Inventory Management System

Inventory management programs are the process by which you coordinate all of the components involved in inventory management. It is the method of tracking supplies from one end of your supply chain to the other. Throughout, make sure you know what you have, where it is, and how to use it.

There are several options. No one solution will work for all companies. Each company has its own set of requirements and principles. However, automatic inventory systems are broadly classified into two types:

  1. Periodic Inventory Management Systems
  2. Perpetual Inventory Management Systems

The difference between Periodic and Perpetual inventory systems is that the perpetual system regularly updates the purchase and sale records, specifically impacting merchandise inventory and cost of goods sold, whereas the periodic system only records updates for inventory and cost of sales at scheduled times throughout the year.

The type of inventory management system you need would be determined by the nature of your company.
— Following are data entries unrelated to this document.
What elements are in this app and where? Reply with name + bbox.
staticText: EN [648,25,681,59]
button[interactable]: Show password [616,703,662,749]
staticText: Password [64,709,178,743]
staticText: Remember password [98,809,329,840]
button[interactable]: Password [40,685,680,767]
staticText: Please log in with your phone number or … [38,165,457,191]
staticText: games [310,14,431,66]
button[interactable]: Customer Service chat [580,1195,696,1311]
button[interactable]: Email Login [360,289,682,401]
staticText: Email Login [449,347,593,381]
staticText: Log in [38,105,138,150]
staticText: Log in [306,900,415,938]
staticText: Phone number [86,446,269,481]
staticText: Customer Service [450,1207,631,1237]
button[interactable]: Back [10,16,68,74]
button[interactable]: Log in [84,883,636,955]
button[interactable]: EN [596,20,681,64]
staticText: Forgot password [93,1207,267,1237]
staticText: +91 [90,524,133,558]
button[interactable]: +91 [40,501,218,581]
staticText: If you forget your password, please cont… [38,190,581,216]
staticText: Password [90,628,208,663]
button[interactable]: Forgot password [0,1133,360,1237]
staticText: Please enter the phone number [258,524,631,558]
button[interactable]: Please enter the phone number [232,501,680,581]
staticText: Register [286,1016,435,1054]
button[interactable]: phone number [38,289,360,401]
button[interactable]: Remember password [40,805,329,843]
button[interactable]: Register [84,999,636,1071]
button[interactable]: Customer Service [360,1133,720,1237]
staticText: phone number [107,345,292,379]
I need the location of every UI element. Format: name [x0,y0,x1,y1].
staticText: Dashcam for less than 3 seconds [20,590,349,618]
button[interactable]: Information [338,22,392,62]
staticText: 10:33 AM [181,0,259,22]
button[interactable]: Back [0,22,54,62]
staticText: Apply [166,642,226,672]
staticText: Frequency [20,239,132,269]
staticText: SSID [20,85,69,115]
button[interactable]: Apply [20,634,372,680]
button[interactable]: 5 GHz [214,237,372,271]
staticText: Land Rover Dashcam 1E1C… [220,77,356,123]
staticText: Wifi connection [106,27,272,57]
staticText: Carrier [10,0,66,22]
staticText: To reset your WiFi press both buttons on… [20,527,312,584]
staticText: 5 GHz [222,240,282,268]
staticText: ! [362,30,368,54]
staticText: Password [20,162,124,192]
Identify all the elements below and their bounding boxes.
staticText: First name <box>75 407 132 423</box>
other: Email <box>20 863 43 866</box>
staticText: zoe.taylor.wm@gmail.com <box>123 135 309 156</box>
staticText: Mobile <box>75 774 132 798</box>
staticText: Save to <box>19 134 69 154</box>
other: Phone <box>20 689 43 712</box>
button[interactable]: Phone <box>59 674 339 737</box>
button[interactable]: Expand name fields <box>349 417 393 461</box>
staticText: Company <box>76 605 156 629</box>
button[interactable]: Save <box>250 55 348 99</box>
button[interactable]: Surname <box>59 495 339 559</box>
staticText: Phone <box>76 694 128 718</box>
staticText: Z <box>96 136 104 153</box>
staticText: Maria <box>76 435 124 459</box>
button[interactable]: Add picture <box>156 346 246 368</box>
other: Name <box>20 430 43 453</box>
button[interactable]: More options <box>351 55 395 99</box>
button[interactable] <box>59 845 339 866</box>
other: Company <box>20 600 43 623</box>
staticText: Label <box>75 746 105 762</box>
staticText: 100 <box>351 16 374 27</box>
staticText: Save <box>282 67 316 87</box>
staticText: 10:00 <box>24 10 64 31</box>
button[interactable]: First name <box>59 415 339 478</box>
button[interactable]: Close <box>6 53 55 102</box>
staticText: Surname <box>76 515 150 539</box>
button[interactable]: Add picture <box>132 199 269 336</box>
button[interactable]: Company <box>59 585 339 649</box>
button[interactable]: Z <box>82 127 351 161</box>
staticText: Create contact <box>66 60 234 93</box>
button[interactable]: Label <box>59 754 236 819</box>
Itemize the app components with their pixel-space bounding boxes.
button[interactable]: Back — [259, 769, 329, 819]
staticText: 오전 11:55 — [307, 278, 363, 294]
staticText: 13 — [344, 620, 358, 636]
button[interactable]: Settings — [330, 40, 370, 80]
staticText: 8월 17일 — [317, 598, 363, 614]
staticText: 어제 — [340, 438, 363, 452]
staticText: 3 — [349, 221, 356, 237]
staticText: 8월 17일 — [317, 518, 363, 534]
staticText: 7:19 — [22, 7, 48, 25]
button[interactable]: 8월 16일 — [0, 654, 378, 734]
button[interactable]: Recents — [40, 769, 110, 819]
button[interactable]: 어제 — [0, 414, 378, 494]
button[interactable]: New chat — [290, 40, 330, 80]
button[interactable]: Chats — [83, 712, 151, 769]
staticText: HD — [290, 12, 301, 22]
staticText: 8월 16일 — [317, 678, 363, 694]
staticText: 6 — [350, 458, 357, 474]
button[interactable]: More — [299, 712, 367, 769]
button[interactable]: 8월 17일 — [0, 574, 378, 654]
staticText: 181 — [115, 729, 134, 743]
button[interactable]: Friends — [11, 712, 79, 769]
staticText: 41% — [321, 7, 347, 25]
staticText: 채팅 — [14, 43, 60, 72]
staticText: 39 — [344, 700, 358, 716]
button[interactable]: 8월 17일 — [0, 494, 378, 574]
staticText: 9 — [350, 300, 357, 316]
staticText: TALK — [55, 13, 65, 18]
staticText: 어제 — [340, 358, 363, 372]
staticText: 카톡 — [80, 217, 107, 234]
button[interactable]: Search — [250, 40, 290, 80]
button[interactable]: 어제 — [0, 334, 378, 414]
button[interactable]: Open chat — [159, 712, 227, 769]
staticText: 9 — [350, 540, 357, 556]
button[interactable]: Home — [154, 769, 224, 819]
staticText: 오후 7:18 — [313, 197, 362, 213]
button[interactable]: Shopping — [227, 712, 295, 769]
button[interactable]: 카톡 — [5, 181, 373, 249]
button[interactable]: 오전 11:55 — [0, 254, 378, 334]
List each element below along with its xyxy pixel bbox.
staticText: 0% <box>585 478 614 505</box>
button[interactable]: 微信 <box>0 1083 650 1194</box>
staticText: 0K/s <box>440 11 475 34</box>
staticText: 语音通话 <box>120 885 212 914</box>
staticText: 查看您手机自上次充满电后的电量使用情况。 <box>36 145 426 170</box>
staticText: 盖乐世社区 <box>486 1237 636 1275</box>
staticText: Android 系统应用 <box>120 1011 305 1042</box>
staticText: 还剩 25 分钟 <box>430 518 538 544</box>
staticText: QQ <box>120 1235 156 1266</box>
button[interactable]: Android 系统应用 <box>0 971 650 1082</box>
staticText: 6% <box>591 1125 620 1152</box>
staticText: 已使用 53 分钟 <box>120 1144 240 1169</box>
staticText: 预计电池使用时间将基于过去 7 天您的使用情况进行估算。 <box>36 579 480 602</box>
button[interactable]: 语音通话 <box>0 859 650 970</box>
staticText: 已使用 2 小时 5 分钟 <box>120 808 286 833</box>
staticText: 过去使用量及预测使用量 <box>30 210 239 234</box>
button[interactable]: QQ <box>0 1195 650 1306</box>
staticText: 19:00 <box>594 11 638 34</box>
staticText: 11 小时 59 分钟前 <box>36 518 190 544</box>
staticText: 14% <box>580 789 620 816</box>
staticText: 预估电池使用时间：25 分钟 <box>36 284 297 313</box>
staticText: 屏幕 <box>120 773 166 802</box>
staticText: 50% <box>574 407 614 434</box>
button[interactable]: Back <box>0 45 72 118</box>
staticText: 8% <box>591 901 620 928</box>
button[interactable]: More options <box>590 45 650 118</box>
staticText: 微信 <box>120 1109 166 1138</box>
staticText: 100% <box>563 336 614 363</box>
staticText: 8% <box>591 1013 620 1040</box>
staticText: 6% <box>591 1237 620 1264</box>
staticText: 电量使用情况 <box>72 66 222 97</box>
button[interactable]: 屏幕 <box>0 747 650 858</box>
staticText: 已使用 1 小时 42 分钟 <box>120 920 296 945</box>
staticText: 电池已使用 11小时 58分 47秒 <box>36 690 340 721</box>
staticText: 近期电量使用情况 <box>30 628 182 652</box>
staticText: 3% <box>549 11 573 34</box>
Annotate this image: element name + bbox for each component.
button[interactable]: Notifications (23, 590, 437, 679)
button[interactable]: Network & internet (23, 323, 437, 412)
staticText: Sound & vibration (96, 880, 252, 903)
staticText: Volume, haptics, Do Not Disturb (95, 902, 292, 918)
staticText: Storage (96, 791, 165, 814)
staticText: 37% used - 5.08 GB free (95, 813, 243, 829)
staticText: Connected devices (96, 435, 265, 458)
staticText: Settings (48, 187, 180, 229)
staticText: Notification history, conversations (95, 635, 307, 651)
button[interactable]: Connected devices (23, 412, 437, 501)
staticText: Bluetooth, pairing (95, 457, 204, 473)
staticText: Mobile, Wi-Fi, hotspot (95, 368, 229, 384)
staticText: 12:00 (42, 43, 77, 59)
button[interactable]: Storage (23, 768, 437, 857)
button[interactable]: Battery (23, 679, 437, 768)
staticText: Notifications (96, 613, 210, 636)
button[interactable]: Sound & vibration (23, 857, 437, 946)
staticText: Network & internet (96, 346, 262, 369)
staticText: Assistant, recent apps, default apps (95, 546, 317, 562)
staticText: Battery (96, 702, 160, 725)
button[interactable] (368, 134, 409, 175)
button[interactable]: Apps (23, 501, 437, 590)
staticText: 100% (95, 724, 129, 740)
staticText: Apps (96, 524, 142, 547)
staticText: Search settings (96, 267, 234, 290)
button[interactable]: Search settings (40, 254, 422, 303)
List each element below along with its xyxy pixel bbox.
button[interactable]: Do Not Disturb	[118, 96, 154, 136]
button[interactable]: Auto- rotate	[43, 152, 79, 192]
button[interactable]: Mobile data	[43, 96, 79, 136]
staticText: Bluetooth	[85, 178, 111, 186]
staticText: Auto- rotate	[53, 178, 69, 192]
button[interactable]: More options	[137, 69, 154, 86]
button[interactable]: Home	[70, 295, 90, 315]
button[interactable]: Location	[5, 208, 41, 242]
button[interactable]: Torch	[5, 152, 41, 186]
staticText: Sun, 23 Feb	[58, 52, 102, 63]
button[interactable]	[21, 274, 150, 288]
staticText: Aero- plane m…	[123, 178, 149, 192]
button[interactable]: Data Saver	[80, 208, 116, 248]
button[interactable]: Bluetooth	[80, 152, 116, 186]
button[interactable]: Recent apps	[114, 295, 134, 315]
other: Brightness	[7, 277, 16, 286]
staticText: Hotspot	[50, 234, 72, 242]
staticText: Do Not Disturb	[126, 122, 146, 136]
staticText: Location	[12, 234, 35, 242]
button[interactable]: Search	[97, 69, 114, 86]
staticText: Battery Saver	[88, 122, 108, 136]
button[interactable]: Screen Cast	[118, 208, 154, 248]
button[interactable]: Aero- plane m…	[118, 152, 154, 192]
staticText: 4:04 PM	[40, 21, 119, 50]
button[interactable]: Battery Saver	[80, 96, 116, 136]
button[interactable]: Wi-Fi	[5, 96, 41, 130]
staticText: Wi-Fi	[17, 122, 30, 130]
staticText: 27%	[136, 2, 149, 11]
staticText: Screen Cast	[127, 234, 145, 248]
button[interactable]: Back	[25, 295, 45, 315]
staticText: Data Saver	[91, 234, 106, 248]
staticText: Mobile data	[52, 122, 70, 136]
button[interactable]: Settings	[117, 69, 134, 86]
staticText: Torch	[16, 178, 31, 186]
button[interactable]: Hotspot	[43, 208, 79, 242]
The easiest way to achieve consistency in inventory control is to use a standardized approach. When you handle things haphazardly, you encourage a wide variety of issues.

Conclusion

Inventory management is a valuable tool for streamlining all of the organization's warehousing operations. Through this strategy, the business can efficiently view and assess its stock and inventory, allowing all business processes to run more smoothly.

It has also proven to be an effective tool for meeting working capital requirements.